Now we are ready to map our reads
bowtie2 -x pO157_Sakai -1 SRR957824_500K_trimmed_R1.fastq.gz -2 SRR957824_500K_trimmed_R2.fastq.gz -S SRR957824.sam
The output of the mapping will be in the SAM format. You can find a brief explanation of the SAM format here
!!! note In this tutorial as well as many other places, you’ll often see the terms mapping and alignment being used interchangeably. If you want to read more about the difference between the two, I invite you to read this excellent Biostars discussion
head SRR957824.sam
But it is not very informative. In a few minutes, we’ll use samtools to visualise our data.
Most analysis tools work with BAM, a compressed version of the SAM output that bowtie2 generates. So we need to convert the SAM to BAM using this command:
samtools view -hSbo SRR957824.bam SRR957824.sam
Mapping data from bowtie2 is not sorted but most analysis tools require it to be sorted and indexed. Sort the BAM file per position in the genome and index it
samtools sort SRR957824.bam -o SRR957824.sorted.bam
samtools index SRR957824.sorted.bam
Finally we can visualise with samtools tview
. This is a text based user interface for viewing BAM files.
samtools tview SRR957824.sorted.bam
samtools tview
showing the aligned reads. Reads in uppercase are forward reads, reads in lowercase are reverse reads!!! tip
navigate in tview:
- left and right arrows scroll
- q
to quit
- CTRL-h
and CTRL-l
scrolls more
- g gi|10955266|ref|NC_002128.1|:8000
will take you to a specific location.
A frequent application for mapping reads is variant calling, i.e. finding positions where the reads are systematically different from the reference genome. Single nucleotide polymorphism (SNP)-based typing is particularly popular and used for a broad range of applications. For an EHEC O157 outbreak you could use it to identify the source, for instance.

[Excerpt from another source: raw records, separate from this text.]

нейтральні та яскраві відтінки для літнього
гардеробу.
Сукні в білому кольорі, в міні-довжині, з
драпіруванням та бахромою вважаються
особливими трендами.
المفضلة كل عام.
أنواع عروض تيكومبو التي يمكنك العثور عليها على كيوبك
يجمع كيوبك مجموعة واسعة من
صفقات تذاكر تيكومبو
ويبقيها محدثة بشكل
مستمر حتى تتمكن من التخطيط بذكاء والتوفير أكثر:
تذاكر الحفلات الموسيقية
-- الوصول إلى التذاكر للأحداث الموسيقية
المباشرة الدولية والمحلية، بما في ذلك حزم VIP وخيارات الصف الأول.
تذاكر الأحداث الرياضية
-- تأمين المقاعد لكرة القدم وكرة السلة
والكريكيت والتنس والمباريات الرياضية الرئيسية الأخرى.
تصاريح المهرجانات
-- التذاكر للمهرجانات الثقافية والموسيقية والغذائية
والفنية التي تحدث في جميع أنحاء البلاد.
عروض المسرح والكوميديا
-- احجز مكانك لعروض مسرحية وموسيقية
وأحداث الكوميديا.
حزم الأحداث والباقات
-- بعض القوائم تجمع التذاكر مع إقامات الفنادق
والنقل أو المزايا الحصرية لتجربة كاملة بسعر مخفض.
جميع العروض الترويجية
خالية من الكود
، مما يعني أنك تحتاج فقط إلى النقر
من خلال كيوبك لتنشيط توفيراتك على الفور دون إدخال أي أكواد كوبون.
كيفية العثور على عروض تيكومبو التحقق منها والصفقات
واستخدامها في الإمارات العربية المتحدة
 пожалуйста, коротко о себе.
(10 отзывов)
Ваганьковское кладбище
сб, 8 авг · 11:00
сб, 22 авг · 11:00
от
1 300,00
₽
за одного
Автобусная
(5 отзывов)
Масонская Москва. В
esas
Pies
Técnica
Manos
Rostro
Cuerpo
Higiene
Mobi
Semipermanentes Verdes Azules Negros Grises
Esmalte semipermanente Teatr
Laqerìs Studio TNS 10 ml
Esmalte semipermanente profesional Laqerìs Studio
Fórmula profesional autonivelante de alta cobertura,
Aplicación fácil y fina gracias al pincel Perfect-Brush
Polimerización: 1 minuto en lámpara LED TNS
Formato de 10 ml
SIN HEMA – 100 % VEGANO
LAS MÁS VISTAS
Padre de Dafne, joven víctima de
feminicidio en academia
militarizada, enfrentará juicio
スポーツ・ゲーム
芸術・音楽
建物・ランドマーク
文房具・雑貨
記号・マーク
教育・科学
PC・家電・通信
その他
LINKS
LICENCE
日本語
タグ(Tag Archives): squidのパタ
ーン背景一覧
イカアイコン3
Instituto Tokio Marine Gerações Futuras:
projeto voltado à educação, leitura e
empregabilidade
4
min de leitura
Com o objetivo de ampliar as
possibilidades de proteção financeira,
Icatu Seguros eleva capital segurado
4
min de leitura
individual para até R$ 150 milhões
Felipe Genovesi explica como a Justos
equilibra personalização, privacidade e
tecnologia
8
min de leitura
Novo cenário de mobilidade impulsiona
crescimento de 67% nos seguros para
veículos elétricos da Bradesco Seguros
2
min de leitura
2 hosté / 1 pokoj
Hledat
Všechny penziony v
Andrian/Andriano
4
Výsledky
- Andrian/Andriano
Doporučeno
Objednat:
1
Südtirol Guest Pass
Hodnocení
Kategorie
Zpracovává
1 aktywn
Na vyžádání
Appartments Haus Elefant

We can call the variants using samtools mpileup
bcftools mpileup -f pO157_Sakai.fasta.gz SRR957824.sorted.bam | bcftools call -m -v -o SRR957824.vcf
Note that bcftools mpileup
will output the message maximum number of reads per input file set to -d 250
.
You can read about the structure of vcf files here.
The documentation is quite painful to read and take a look at the file
Look at the non-commented lines
grep -v ^## SRR957824.vcf
The first five columns are CHROM POS ID REF ALT.
Use
grep -v ^## SRR957824.vcf | less -S
for a better view.
!!! tip
Use your left and right arrows to scroll horizontally, and q
to quit.
!!! question How many SNPs did the variant caller find? Did you find any indels?
Examine one of the variants with tview
samtools tview SRR957824.sorted.bam pO157_Sakai.fasta.gz -p 'gi|10955266|ref|NC_002128.1|:43071'
Note that this time round, because we have included the reference in our samtools tview
, positions that match the reference are shown as ‘.’ in a forward
read and ‘,’ in a reverse read. When positions don’t match, the base is shown like at position 43071 in our example.
That variant seems very real!
!!! question Where do reference genomes come from?